ALEYNA TİLKİ'NİN PORNOGRAFİK TERCİHLERİ ONU UCUZLAŞTIRIYOR!
-Ama şimdi öyle bir konuya girdiniz ki, ben bunun detaylarını öğrenmeden nasıl kapatayım programı… Yani mesela, sanatçıların tercih ettiği sahne kıyafetleri sizi rahatsız ediyor mu?
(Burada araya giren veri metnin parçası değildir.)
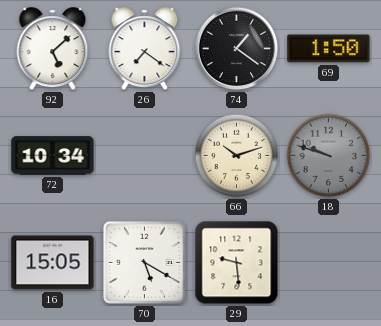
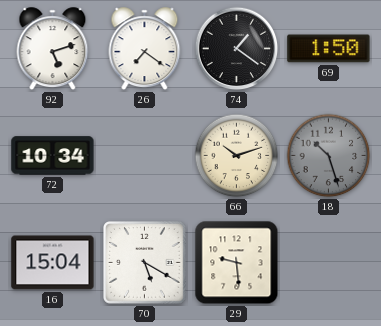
92: 5:08 -> 5:12
18: 9:48 -> 10:27
16: 15:05 -> 15:04
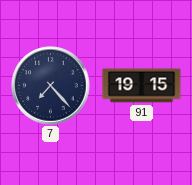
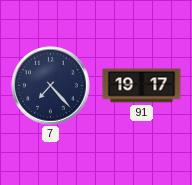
91: 19:15 -> 19:17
Yansıma şekli rahatsız ediyor beni. Ben rahatsız olunacak bir kıyafet giymiyorum. "Çok açık giyiniyorsun" diyorlar. Çünkü benim sahnede rahat etmem lazım. Bikiniyle de çıkamayacağıma göre, eşofmanla da çıkmam orası sahne. Bu biraz insanlara teşhirci gibi geliyorsa, bunu tercih olarak yapmıyorum. Ama bakın bu başka bir şey, bir de, ay bunu söylesem mi söylemesem mi bilmiyorum ama… Şimdi böyle saçma sapan bir polemik de yaratmak istemiyorum ama, 'kadın' üzerinden söylemek istiyorum:
Ya mesela, son zamanlarda Aleyna Tilki'nin bu kadar pornografik tercihlerine gerek yok. Çünkü bu sefer et ve beden üzerinden yansıyış şekli işinin, gücünün, sesinin ve yapabileceklerinin bence çok önüne geçiyor. Evet haber oluyor, evet gündem oluyor ama ucuzlaştırıyor. Ama ben bunu bir anne olarak söylüyorum. Bu kadar kadın eti, bedeni üzerinden konuşulması, kadının da buna çanak tutmasından muzdaribim. Ben böyle yansıyor olabilirim, ama ben bunun için yapmıyorum. Rahat hareket etme tercihiyle yapılan şey başka, artık bunu böyle zorlayıp yaptığın zaman o zaman meslek gruplarındaki farklılık ayrışmıyor. Ben anne güdüsüyle yaklaşıyorum, İlknaz'ı düşünüyorum böyle, İlknaz sırf para kazanmak için ve var olmak için böyle bir şey yapsa, yapmaz da gerçi, aman Allah'ım yani. Kalbim acıdı ona baktığım zaman. Onu o duyguyla yaptığını düşünerek üzüldüm. Eleştirmiyorum yine, gerçekten eleştirmiyorum. Herkes istediğini yapsın. Ama işte farklı algılanıyor o yüzden üzülüyorum ben. Sanatsal çıplaklık başka bir şey, pornografik çıplaklık başka bir şey. Onu ayırt etmek gerekiyor yaptığımız meslekle alakalı bence.